» Task requirements: Give the data again word for word; drop the pictures.

» Records:
"""

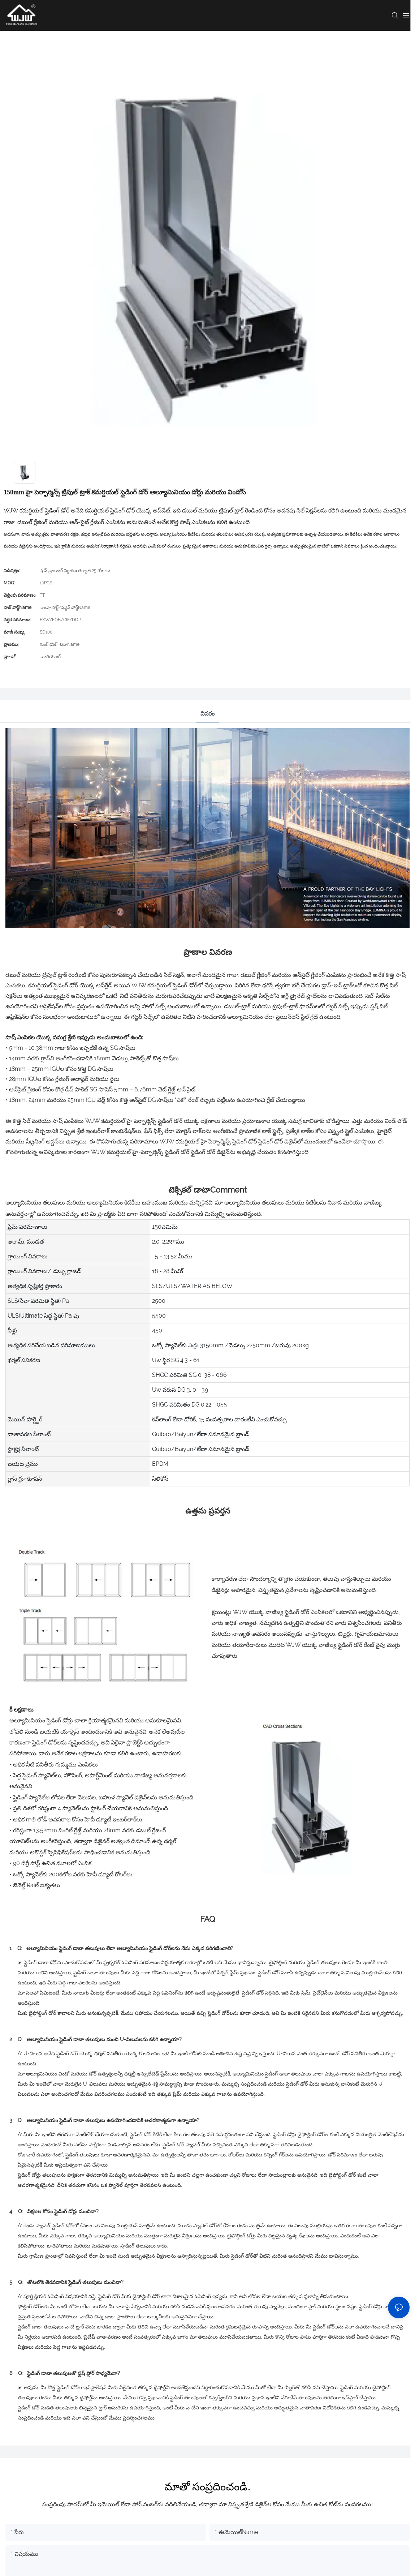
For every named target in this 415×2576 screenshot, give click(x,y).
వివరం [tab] (207, 713)
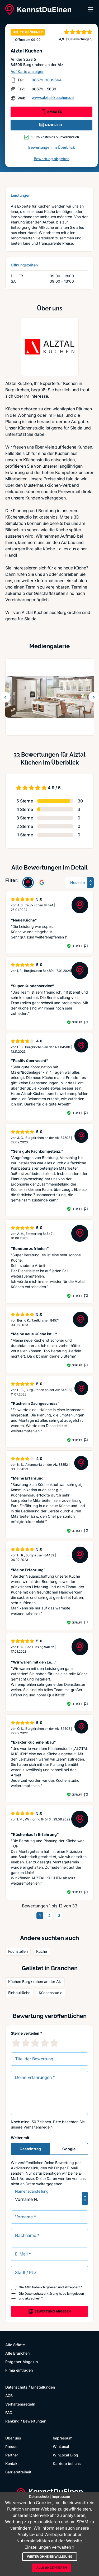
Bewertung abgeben (51, 158)
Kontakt (12, 2463)
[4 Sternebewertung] (44, 2043)
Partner (11, 2455)
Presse (11, 2446)
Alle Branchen (17, 2353)
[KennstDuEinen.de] (38, 9)
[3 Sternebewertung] (35, 2043)
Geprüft (77, 945)
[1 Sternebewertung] (16, 2043)
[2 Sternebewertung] (25, 2043)
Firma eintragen (19, 2370)
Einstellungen (43, 2387)
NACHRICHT (51, 125)
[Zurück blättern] (5, 697)
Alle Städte (15, 2344)
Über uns (13, 2438)
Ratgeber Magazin (21, 2361)
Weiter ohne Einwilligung (49, 2557)
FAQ (8, 2412)
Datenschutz (16, 2387)
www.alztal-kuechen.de (53, 97)
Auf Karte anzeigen (27, 71)
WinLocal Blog (65, 2455)
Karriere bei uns (67, 2463)
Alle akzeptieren (51, 2568)
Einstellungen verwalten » (49, 2547)
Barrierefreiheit (18, 2472)
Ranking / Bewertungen (25, 2421)
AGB (28, 2287)
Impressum (62, 2438)
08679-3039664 (47, 80)
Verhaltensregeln (38, 2127)
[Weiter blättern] (93, 697)
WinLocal (61, 2446)
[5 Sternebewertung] (54, 2043)
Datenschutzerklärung (41, 2294)
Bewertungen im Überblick (51, 147)
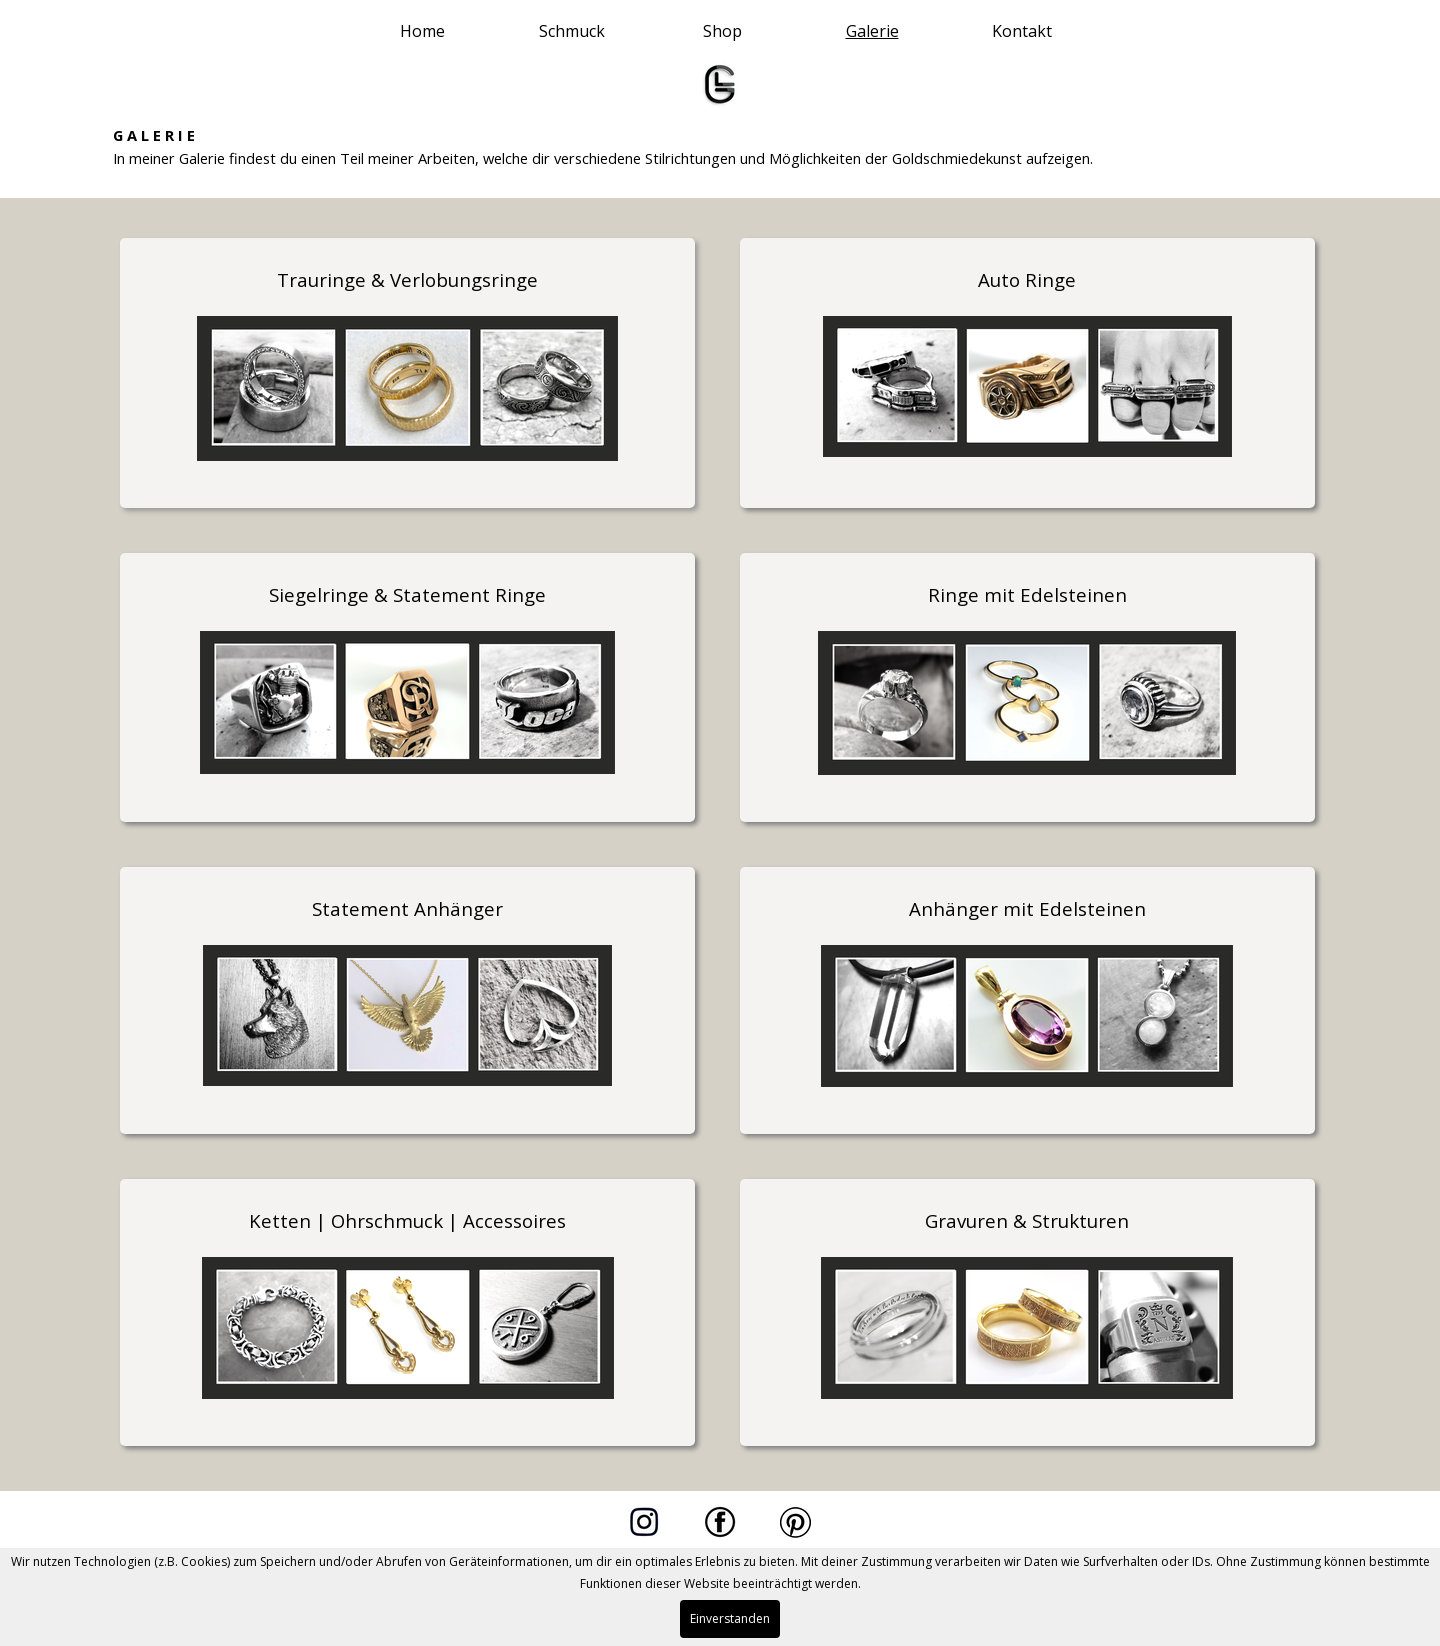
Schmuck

"""

» Answer area:
For every named target in this 415×2576 screenshot, give click(x,y).
వివరం [tab] (207, 713)
Bewertung abgeben (51, 158)
Kontakt (12, 2463)
[4 Sternebewertung] (44, 2043)
Partner (11, 2455)
Presse (11, 2446)
Alle Branchen (17, 2353)
[KennstDuEinen.de] (38, 9)
[3 Sternebewertung] (35, 2043)
Geprüft (77, 945)
[1 Sternebewertung] (16, 2043)
[2 Sternebewertung] (25, 2043)
Firma eintragen (19, 2370)
Einstellungen (43, 2387)
NACHRICHT (51, 125)
[Zurück blättern] (5, 697)
Alle Städte (15, 2344)
Über uns (13, 2438)
Ratgeber Magazin (21, 2361)
Weiter ohne Einwilligung (49, 2557)
FAQ (8, 2412)
Datenschutz (16, 2387)
www.alztal-kuechen.de (53, 97)
Auf Karte anzeigen (27, 71)
WinLocal Blog (65, 2455)
Karriere bei uns (67, 2463)
Alle akzeptieren (51, 2568)
Einstellungen verwalten » (49, 2547)
Barrierefreiheit (18, 2472)
Ranking / Bewertungen (25, 2421)
AGB (28, 2287)
Impressum (62, 2438)
08679-3039664 (47, 80)
Verhaltensregeln (38, 2127)
[Weiter blättern] (93, 697)
WinLocal (61, 2446)
[5 Sternebewertung] (54, 2043)
Datenschutzerklärung (41, 2294)
Bewertungen im Überblick (51, 147)
Schmuck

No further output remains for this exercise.